Durch die Knobeleien um die Stichtunnel gab es ein paar Verzögerungen im Bauablauf. Aber seit dem 27. Juli wird rangeklotzt. Gearbeitet wird rund um die Uhr, auch nachts und am Wochenende. Parallel dazu werden – nachdem im Zuge des City-Tunnels schon die Gleise auf der Ostseite der Rackwitzer Brücke (700 Meter nördlich des Hauptbahnhofs) erneuert wurden – weitere vier Gleise samt Brückenunterlage komplett erneuert, über die die neuen ICE-Bahnsteige in die Neubaustrecke Erfurt – Halle/Leipzig eingebunden werden sollen.

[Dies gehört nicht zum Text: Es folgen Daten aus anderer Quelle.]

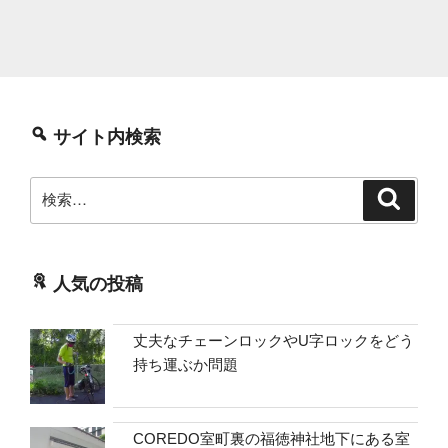
サイト内検索
検
検
索
索:
人気の投稿
丈夫なチェーンロックやU字ロックをどう
持ち運ぶか問題
COREDO室町裏の福徳神社地下にある室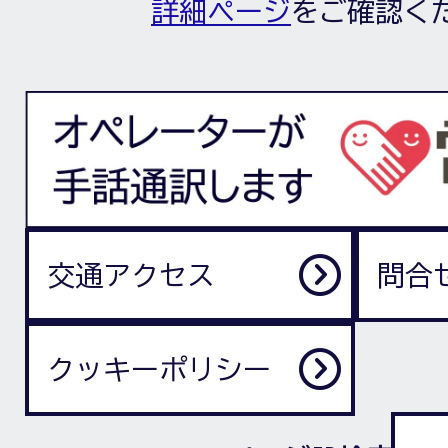
詳細ページ
をご確認く
交通アクセス
問合
クッキーポリシー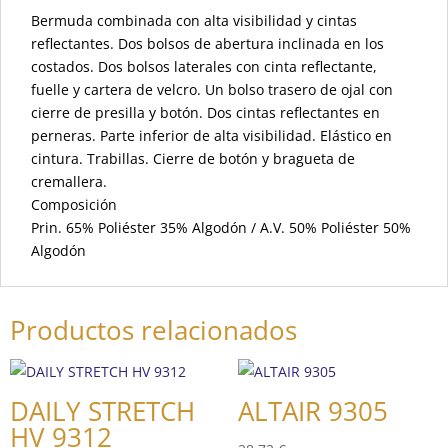
Bermuda combinada con alta visibilidad y cintas
reflectantes. Dos bolsos de abertura inclinada en los
costados. Dos bolsos laterales con cinta reflectante,
fuelle y cartera de velcro. Un bolso trasero de ojal con
cierre de presilla y botón. Dos cintas reflectantes en
perneras. Parte inferior de alta visibilidad. Elástico en
cintura. Trabillas. Cierre de botón y bragueta de
cremallera.
Composición
Prin. 65% Poliéster 35% Algodón / A.V. 50% Poliéster 50%
Algodón
Productos relacionados
DAILY STRETCH
ALTAIR 9305
HV 9312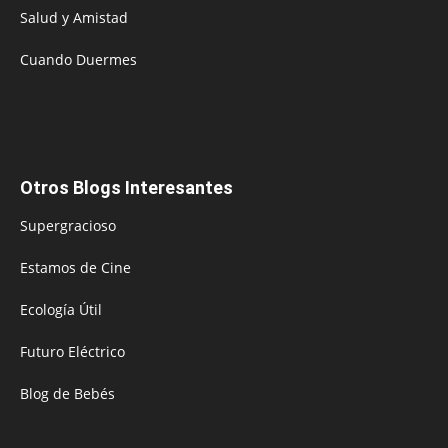
Salud y Amistad
Cuando Duermes
Otros Blogs Interesantes
Supergracioso
Estamos de Cine
Ecología Útil
Futuro Eléctrico
Blog de Bebés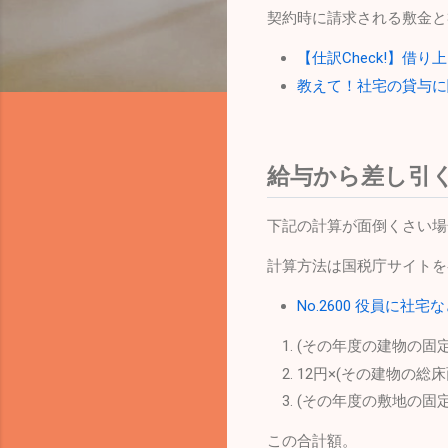
契約時に請求される敷金と
【仕訳Check!】借
教えて！社宅の貸与に
給与から差し引
下記の計算が面倒くさい場
計算方法は国税庁サイトを
No.2600 役員に
(その年度の建物の固定
12円×(その建物の総床
(その年度の敷地の固定
この合計額。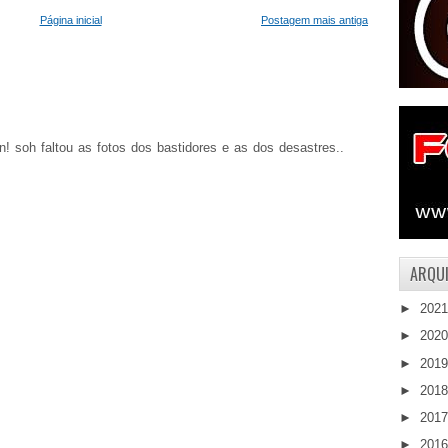
Página inicial
Postagem mais antiga
ein! soh faltou as fotos dos bastidores e as dos desastres..
ARQUI
►
202
►
202
►
201
►
201
►
201
►
201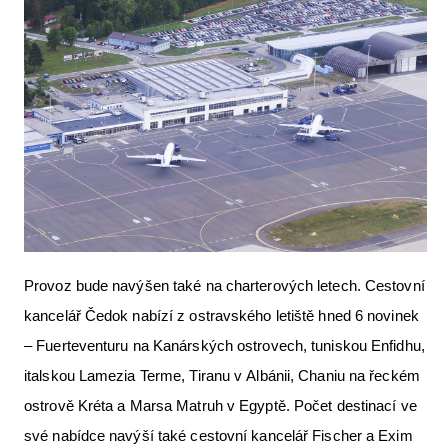
Provoz bude navýšen také na charterových letech. Cestovní
kancelář Čedok nabízí z ostravského letiště hned 6 novinek
– Fuerteventuru na Kanárských ostrovech, tuniskou Enfidhu,
italskou Lamezia Terme, Tiranu v Albánii, Chaniu na řeckém
ostrově Kréta a Marsa Matruh v Egyptě. Počet destinací ve
své nabídce navýší také cestovní kancelář Fischer a Exim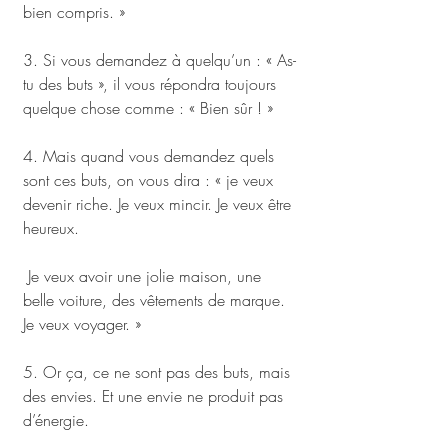
bien compris. »
3. Si vous demandez à quelqu’un : « As-
tu des buts », il vous répondra toujours 
quelque chose comme : « Bien sûr ! »
4. Mais quand vous demandez quels 
sont ces buts, on vous dira : « je veux 
devenir riche. Je veux mincir. Je veux être 
heureux.
 Je veux avoir une jolie maison, une 
belle voiture, des vêtements de marque. 
Je veux voyager. »
5. Or ça, ce ne sont pas des buts, mais 
des envies. Et une envie ne produit pas 
d’énergie.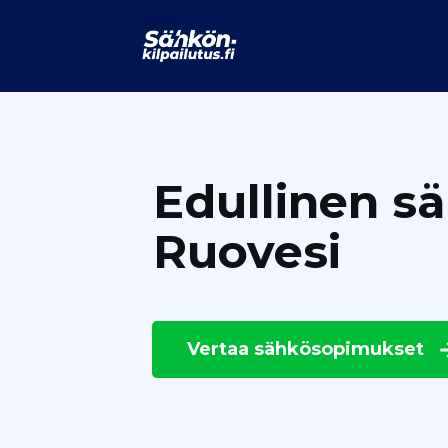
Edullinen s
Ruovesi
Vertaa
sähkösopimukset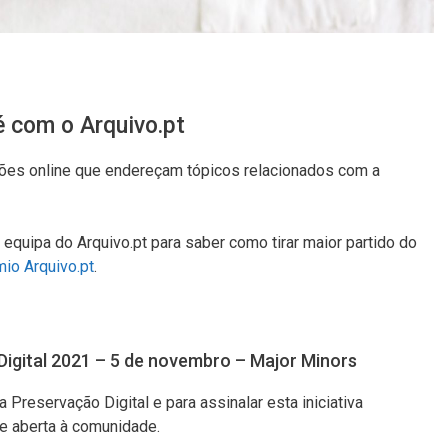
 com o Arquivo.pt
sões online que endereçam tópicos relacionados com a
quipa do Arquivo.pt para saber como tirar maior partido do
io Arquivo.pt
.
Digital 2021 – 5 de novembro – Major Minors
eservação Digital e para assinalar esta iniciativa
ne aberta à comunidade.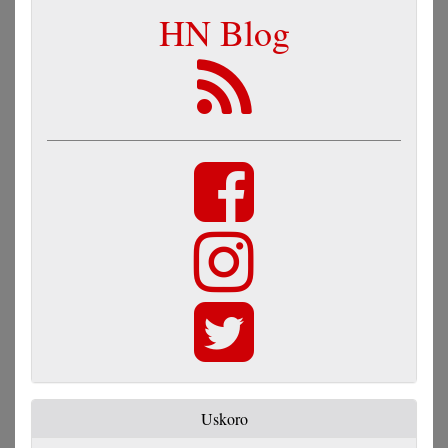
HN Blog
Uskoro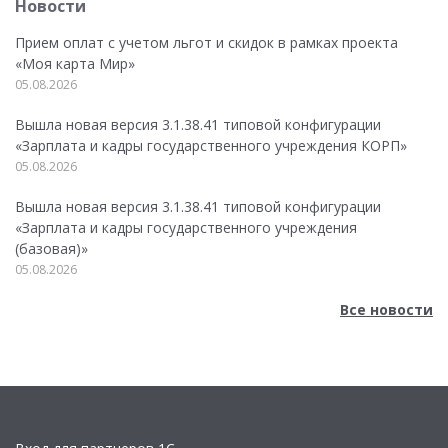
Новости
Прием оплат с учетом льгот и скидок в рамках проекта
«Моя карта Мир»
05.08.2026
Вышла новая версия 3.1.38.41 типовой конфигурации
«Зарплата и кадры государственного учреждения КОРП»
05.08.2026
Вышла новая версия 3.1.38.41 типовой конфигурации
«Зарплата и кадры государственного учреждения
(базовая)»
05.08.2026
Все новости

Die Einbindung soll zwar erst im Fahrplan ab Dezember 2015 passieren. Aber dazu fehlt dann auch im Hauptbahnhof Leipzig noch ein Baustein, denn auch der Bahnsteig 10/11 soll noch umgebaut werden. Nicht ganz so lang wie die Bahnsteige 12/13 und 14/15, sondern nur 360 Meter. Aber der Aufwand ist ganz ähnlich. Hier sollen die Bauarbeiten im Oktober starten, wenn die beiden Nachbarbahnsteige fertig sind. Das soll noch im September geschafft werden. Die ersten Bahnsteigteile nehmen schon Kontur an. Wobei das spannendste Stück für die Bahnreisenden noch kommt: Denn um die Bahnsteige ins Gleisnetz einzubinden, muss der Hauptbahnhof wieder für fünf Tage komplett gesperrt werden.
Das soll vom 24. bis 28. September der Fall sein. Der Termin steht. Die Bauleute haben keinen zeitlichen Spielraum mehr. Bis dahin müssen sie die Bahnsteige fertig haben. Während der Totalsperrung wird auch die Software im Stellwerk angepasst. Umleitungen und Ersatzangebote für alle Zugangebote im Hauptbahnhof – im Regionalverkehr genauso wie bei ICE und auch bei den S-Bahnen – werden nötig. Ab Mitte September wird im Hauptbahnhof dazu umfassend informiert. Aber es ist vielleicht kein dummer Gedanke, wichtige Bahnreisen von Leipzig aus nicht unbedingt in die Sperrzeit des Hauptbahnhofs zu legen.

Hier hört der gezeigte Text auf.